Today, many signs indicate that Saied, despite his fervent denials, is taking the country down a dark path. The weak political parties, including Ennahda, who once had the highest number parliamentary of seats and their later fall in popularity, has given Saied’s dangerous populist rhetoric more leverage. 

Worse, to become popular among some staunch Ennahda opponents and distract the public from his amateurish governing, Saied froze bank accounts of Ennahda’s long-time leader, Rached Ghannoushi, and eight other party leaders. On July 6, www.jazeera.com reported that he has been summoned to appear next July 19 before an investigative judge over money laundering allegations. Some rumours are even evoking the likely prospect of his arrest.

It’s no secret that “bread” usually that brings people out to demonstrate against poverty and tyranny. It happened against the Bey (1864), Bourguiba (1984) and Ben Ali (2010).

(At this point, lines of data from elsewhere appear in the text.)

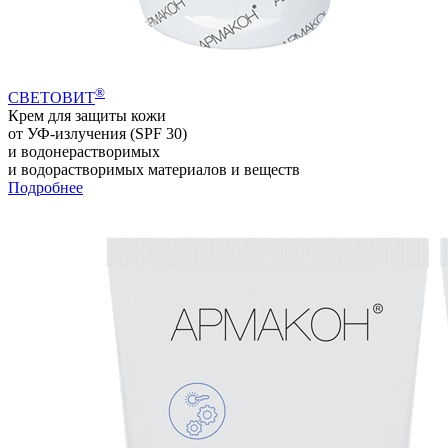
®
СВЕТОВИТ
Крем для защиты кожи
от УФ-излучения (SPF 30)
и водонерастворимых
и водорастворимых материалов и веществ
Подробнее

And it will continue to happen as long as presidents persist in preserving their seats while offering no solutions to eliminate poverty and improve the living conditions of the poor. 

With Ukraine’s wheat still the main ingredient in baking the French baguette, a by-product of French colonization, the situation in Tunisia is bleak.

When will the population, whose interests Saied consistently claims to be representing, give him carte blanche to implement his constitutional “reforms” while they go hungry? Will they vote “Yes” for this new constitution on July 25 although most political parties have already called for its boycott? 

Never have men’s destinies and constitution writing been linked as is now the case in Tunisia.


Monia Mazigh, PhD, an academic, author and human rights activist, is an adjunct professor at Carleton University (Ontario). She has published “Hope and Despair: My Struggle to Free My Husband, Maher Arar” (2008) and three novels, “Mirrors and Mirages” (2015), “Hope Has Two Daughters” (2017) and “Farida” (2020), which won the 2021 Ottawa Book Award prize for French-language fiction. She is currently working on a collection of essays about gendered Islamophobia.